**ASSIGNMENT:**
Find the lines of data that contain the string "will", then list them.

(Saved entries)
────────────────

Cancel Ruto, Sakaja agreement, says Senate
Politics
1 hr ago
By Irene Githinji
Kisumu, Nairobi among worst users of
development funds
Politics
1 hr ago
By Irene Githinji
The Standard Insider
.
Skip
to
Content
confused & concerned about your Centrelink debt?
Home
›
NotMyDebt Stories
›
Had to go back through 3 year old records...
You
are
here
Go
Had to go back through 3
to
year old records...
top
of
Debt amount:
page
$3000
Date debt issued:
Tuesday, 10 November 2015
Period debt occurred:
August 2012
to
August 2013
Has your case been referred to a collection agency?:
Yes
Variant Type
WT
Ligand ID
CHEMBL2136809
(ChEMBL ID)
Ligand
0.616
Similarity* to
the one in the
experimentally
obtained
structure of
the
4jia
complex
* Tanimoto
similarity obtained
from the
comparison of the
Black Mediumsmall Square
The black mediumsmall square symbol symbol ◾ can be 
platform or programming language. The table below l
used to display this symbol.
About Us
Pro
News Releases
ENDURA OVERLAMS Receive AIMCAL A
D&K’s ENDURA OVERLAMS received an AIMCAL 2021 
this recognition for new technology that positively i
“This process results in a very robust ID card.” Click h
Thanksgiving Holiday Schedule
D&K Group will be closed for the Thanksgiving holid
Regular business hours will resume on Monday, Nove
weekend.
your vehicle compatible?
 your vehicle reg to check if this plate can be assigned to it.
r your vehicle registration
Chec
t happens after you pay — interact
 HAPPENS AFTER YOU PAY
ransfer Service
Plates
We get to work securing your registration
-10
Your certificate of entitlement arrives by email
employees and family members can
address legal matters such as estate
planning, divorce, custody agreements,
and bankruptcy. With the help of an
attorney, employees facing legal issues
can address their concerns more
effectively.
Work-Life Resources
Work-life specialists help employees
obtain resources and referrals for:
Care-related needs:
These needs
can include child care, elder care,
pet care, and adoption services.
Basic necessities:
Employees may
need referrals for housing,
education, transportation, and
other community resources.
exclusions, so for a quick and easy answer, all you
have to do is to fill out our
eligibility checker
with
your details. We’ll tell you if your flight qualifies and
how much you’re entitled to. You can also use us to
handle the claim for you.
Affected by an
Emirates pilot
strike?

────────────────

**PROBLEM SOLUTION:**
D&K Group will be closed for the Thanksgiving holid
Regular business hours will resume on Monday, Nove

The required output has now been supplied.